We know that a big piece of access management is credential management. Nobody wants to maintain multiple passwords or keys. HashiCorp Vault has the ability to manage credentials for major cloud platforms, databases, and other technologies that play a pivotal role in modern web applications. By integrating with Vault's dynamic secrets capability, Boundary can broker on behalf of users, and eventually inject, credentials into their Boundary sessions. We can expose these brokered credentials to users or we can transparently inject them and never expose any sensitive information. Both use cases are high on our road map, and we’re excited about the opportunity this integration will bring to the Boundary story.

Host catalogs are a central concept to Boundary and a differentiator when comparing Boundary to other access management solutions. Today, Boundary only has static host catalogs: users have to construct a host definition manually. However, the original intent for host catalogs was to allow dynamic discovery of hosts based on modern groupings such as Kubernetes constraints, security group assignment, labels, or other collection types common in today’s dynamic cloud and container environments.

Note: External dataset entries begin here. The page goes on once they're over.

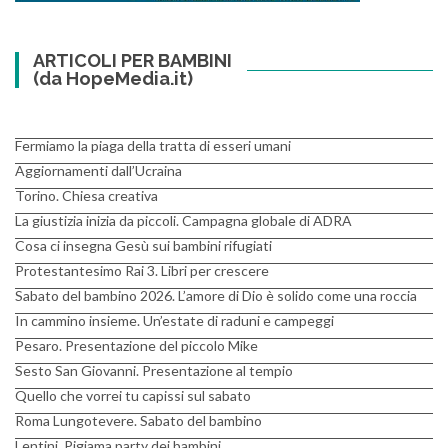
ARTICOLI PER BAMBINI
(da HopeMedia.it)
Fermiamo la piaga della tratta di esseri umani
Aggiornamenti dall’Ucraina
Torino. Chiesa creativa
La giustizia inizia da piccoli. Campagna globale di ADRA
Cosa ci insegna Gesù sui bambini rifugiati
Protestantesimo Rai 3. Libri per crescere
Sabato del bambino 2026. L’amore di Dio è solido come una roccia
In cammino insieme. Un’estate di raduni e campeggi
Pesaro. Presentazione del piccolo Mike
Sesto San Giovanni. Presentazione al tempio
Quello che vorrei tu capissi sul sabato
Roma Lungotevere. Sabato del bambino
Lentini. Pigiama party dei bambini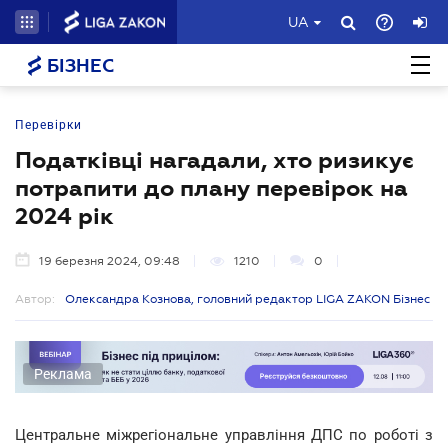
UA
БІЗНЕС
Перевірки
Податківці нагадали, хто ризикує
потрапити до плану перевірок на
2024 рік
19 березня 2024, 09:48
1210
0
Автор:
Олександра Кознова, головний редактор LIGA ZAKON Бізнес
Реклама
Центральне міжрегіональне управління ДПС по роботі з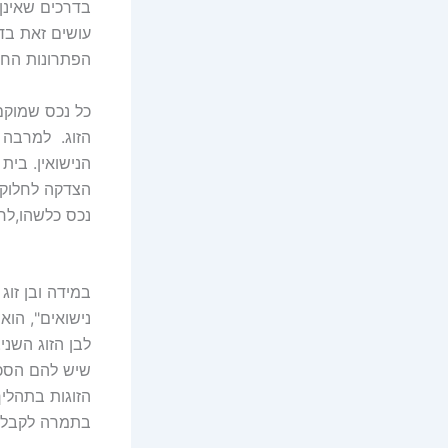
בדרכים שאינן
עושים זאת בד
הפתרונות החוק
כל נכס שמוקם/
הזוג. למרבה ה
הנישואין. בי
הצדקה לחלוקה
נכס כלשהו, ​​
במידה ובן זו
נישואים", הו
לבן הזוג השני
שיש להם הסכם
הזוגות בתהלי
בתמרה לקבלת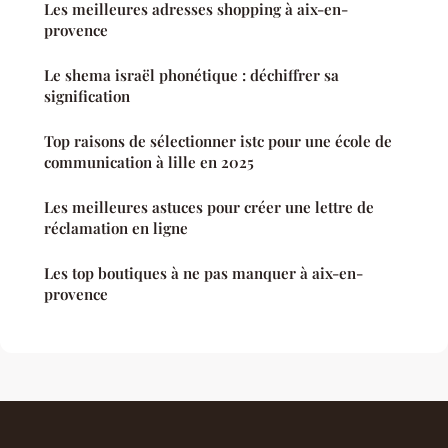
Les meilleures adresses shopping à aix-en-
provence
Le shema israël phonétique : déchiffrer sa
signification
Top raisons de sélectionner istc pour une école de
communication à lille en 2025
Les meilleures astuces pour créer une lettre de
réclamation en ligne
Les top boutiques à ne pas manquer à aix-en-
provence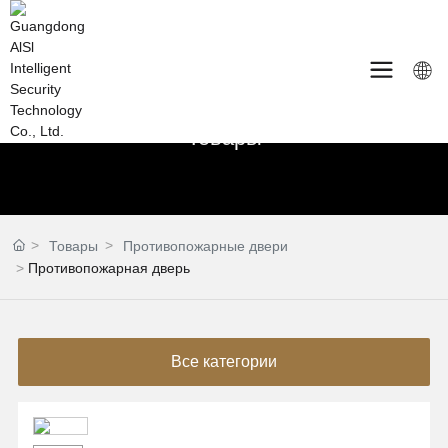
Товары
Товары
Противопожарные двери
Противопожарная дверь
Все категории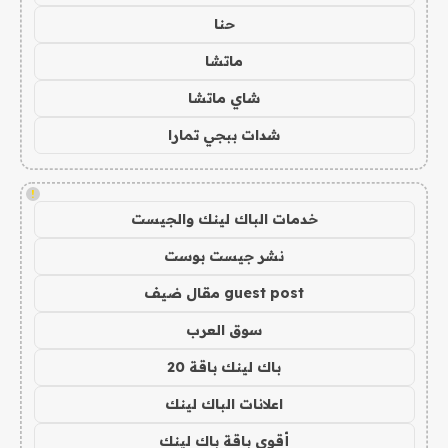
حنا
ماتشا
شاي ماتشا
شدات ببجي تمارا
!
خدمات الباك لينك والجيست
نشر جيست بوست
guest post مقال ضيف
سوق العرب
باك لينك باقة 20
اعلانات الباك لينك
أقوى باقة باك لينك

We plan to bring dynamic host catalogs to life over the coming year for major cloud and container platforms. This will allow administrators the ability to grant access to users based on abstractions rather than hard coded CIDR ranges and IP addresses, making Boundary easy to set up and maintain.

Finally, to make the user experience for session management awesome, we plan to build a desktop client for Windows and Mac. This will allow users who are not comfortable with the command line or who simply want a more graphical interface for Boundary to start and manage sessions to targets.

Of course, the development of these features will be executed in parallel with reviewing contributions from you, our community.

»Closing

We would not be here today without your feedback. We look forward to hearing from you, seeing your pull requests, and helping you work through any issues that invariably arise with an early software project. Most importantly, we want to build a product that solves real-world challenges you and your team are facing in managing secure access to critical systems.